WAKIL KOHSAR | Reuters

El 7 de octubre de 2001, a cuatro días de que se cumpliese un mes de los atentados contra las Torres Gemelas y el Pentágono, se inició la guerra de los Estados Unidos y sus aliados contra el régimen talibán en Afganistán. Durante 20 años, las Administraciones Bush, Obama y Trump han armado e instruido al Ejército de Afganistán, y han alimentado la precaria democracia en aquél país. Joe Biden ha cumplido con los planes de su antecesor, y ha retirado las tropas estadounidenses. El régimen democrático afgano, sea lo que ello signifique, ha sucumbido al ataque talibán como un impala enjaulado con un guepardo. A estas horas vuela el último presidente del país, Ashraf Ghani, mientras las abigarradas tropas talibanes ocupan palmo a palmo la ciudad de Kabul.

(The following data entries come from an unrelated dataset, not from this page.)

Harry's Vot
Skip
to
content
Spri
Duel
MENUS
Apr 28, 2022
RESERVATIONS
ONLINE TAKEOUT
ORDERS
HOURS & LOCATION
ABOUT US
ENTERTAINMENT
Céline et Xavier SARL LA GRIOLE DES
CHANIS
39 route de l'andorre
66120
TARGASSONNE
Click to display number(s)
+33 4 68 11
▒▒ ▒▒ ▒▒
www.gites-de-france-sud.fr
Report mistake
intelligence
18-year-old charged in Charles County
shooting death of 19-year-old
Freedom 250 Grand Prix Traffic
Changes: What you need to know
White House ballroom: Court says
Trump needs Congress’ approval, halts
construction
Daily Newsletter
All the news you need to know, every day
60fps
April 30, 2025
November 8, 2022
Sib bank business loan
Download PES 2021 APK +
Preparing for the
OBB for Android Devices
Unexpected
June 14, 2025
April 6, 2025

La operación estadounidense que dio inicio a la guerra de Afganistán se llamó «libertad duradera». Hoy no nos apetece reírnos de lo irónico que resulta. Lo único que ha durado ha sido la intervención militar más prolongada de la política exterior de los Estados Unidos. Cuando no han acabado de salir los últimos soldados, toda la obra de dos décadas se diluye como un azucarillo. Cuando no se ha posado el polvo levantado por los camiones talibanes, sólo quedan las sensaciones de impotencia y de pena.

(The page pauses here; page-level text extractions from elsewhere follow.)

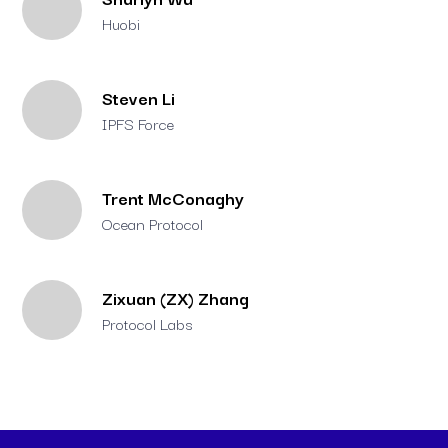
Huobi
Steven Li
IPFS Force
Trent McConaghy
Ocean Protocol
Zixuan (ZX) Zhang
Protocol Labs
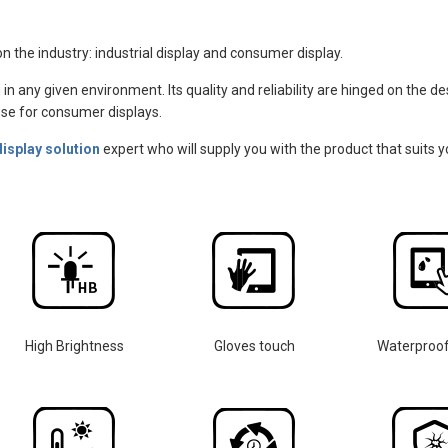
n the industry: industrial display and consumer display.
 in any given environment. Its quality and reliability are hinged on the 
those for consumer displays.
display solution
expert who will supply you with the product that suits y
High Brightness
Gloves touch
Waterproo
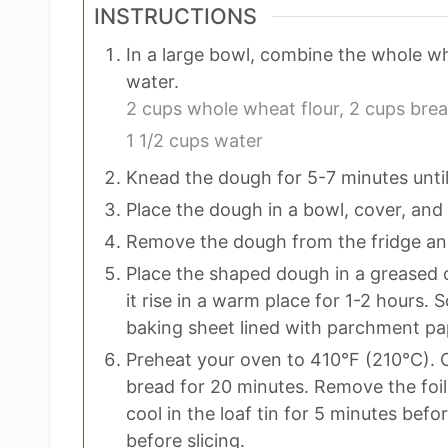
INSTRUCTIONS
In a large bowl, combine the whole whe
water.
2 cups whole wheat flour,
2 cups brea
1 1/2 cups water
Knead the dough for 5-7 minutes until
Place the dough in a bowl, cover, and 
Remove the dough from the fridge and 
Place the shaped dough in a greased o
it rise in a warm place for 1-2 hours.
baking sheet lined with parchment pap
Preheat your oven to 410°F (210°C). Co
bread for 20 minutes. Remove the foil 
cool in the loaf tin for 5 minutes befor
before slicing.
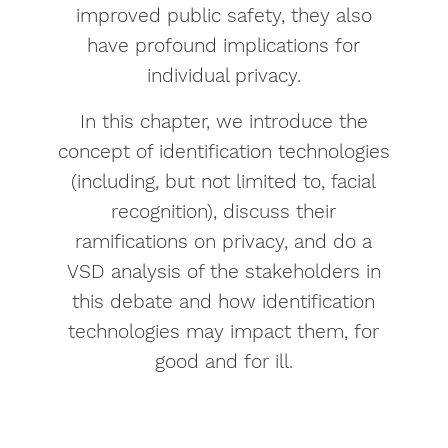
improved public safety, they also
have profound implications for
individual privacy.
In this chapter, we introduce the
concept of identification technologies
(including, but not limited to, facial
recognition), discuss their
ramifications on privacy, and do a
VSD analysis of the stakeholders in
this debate and how identification
technologies may impact them, for
good and for ill.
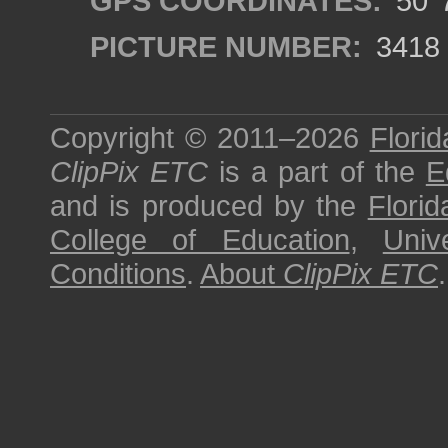
GPS COORDINATES:
50°7
PICTURE NUMBER:
3418
Copyright © 2011–2026
Florid
ClipPix ETC
is a part of the
E
and is produced by the
Florid
College of Education
,
Univ
Conditions
.
About
ClipPix ETC
.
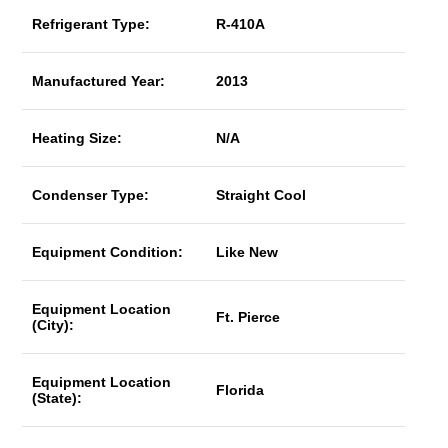
Refrigerant Type:
R-410A
Manufactured Year:
2013
Heating Size:
N/A
Condenser Type:
Straight Cool
Equipment Condition:
Like New
Equipment Location
Ft. Pierce
(City):
Equipment Location
Florida
(State):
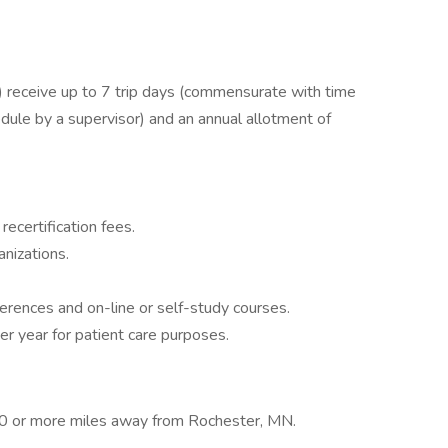
receive up to 7 trip days (commensurate with time
dule by a supervisor) and an annual allotment of
recertification fees.
nizations.
ferences and on-line or self-study courses.
er year for patient care purposes.
 70 or more miles away from Rochester, MN.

No hay peores alumnos de las lecciones de la historia que los políticos. El Ejército de los Estados Unidos obtuvo su peor derrota hasta la fecha sobre la selva de Vietnam. Aquel desastre causó una profunda herida en el país, que ha expiado su desconcierto con algunas de sus mejores películas. Entonces, la indecisión política frustró cualquier opción de sobreponerse a la guerra irregular sobre un territorio hostil. Estas dos décadas, la lucha que ha librado la comunidad internacional, liderada por los Estados Unidos era la de cultivar un sistema democrático sobre un terreno yermo.

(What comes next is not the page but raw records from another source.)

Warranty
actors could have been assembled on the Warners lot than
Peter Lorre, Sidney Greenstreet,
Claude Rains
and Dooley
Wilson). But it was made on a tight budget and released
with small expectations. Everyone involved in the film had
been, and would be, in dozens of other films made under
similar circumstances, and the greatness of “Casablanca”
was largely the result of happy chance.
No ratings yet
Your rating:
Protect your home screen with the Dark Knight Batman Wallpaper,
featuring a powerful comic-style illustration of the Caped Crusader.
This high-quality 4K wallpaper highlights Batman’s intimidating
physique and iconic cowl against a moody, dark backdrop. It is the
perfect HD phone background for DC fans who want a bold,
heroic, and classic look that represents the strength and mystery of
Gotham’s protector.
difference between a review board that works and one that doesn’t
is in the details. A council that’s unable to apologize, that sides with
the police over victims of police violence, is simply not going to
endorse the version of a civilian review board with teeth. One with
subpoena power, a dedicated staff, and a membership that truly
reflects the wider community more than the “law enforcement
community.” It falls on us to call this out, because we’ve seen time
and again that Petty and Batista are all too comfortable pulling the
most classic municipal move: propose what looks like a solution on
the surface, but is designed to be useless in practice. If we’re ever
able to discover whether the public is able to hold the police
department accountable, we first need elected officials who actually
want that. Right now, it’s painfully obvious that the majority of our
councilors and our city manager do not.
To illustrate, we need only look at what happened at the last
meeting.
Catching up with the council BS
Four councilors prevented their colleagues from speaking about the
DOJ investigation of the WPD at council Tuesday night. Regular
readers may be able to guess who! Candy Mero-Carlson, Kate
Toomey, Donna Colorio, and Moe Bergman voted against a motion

Nosotros vemos la democracia como un sistema de deliberación, capaz de expulsar del poder a un mal gobierno, y de limitarlo por medio de un conjunto de salvaguardias institucionales. Presupone que hay una comunidad política formada por ciudadanos que deliberan sobre lo que proponen las distintas opciones políticas.

En Afganistán, sólo una parte puede describirse así. En general, conviven distintas etnias, cada una con intereses distintos, y los votantes siguen el camino señalado por los líderes tribales. En el momento en que un acuerdo entre etnias se quiebra, no hay un vínculo con una comunidad política que resulte eficaz ante el ataque de un enemigo, especialmente si es interno. El historiador militar Victor Davis Hanson, en Carnage and Culture, dice que la supremacía militar de occidente se asienta sobre todo en un elemento moral: en la conciencia de que se estaba defendiendo una comunidad de la que formaba parte, y no un sátrapa que puede disponer de tu vida en cualquier momento. La democracia afgana tenía la forma de unas instituciones libres, pero carecía del sustrato cultural necesario.

Por eso, la fuerza de 350.000 hombres, adiestrados durante lustros por el mejor Ejército del mundo, han respondido a lo que señala un soldado en la crónica del Wall Street Journal: «Todos entregaron sus armas y salieron corriendo». Ahora sólo queda a cada ciudad y cada pueblo, a cada comunidad, luchar por no sucumbir ante una fuerza fanatizada, convencida de su misión histórica, y bien armada. «No recibimos ayuda del Gobierno central, de modo que el distrito cayó sin lucha». Dice otro soldado: ˜¿Tenían las tropas un motivo para luchar? No creo que los talibanes tuvieran una fuerza enorme. Es que el Gobierno estaba en desbandada».

Lo que da fuerza a una sociedad, ante los enemigos internos y externos, es el sentimiento de pertenencia a una comunidad. No ya que el Gobierno salga de unas urnas, sino que se reconozca como parte de un bien mayor, que es la supervivencia del propio país. Este es uno de los elementos que explican el desmoronamiento de la trémula y descreída democracia afgana.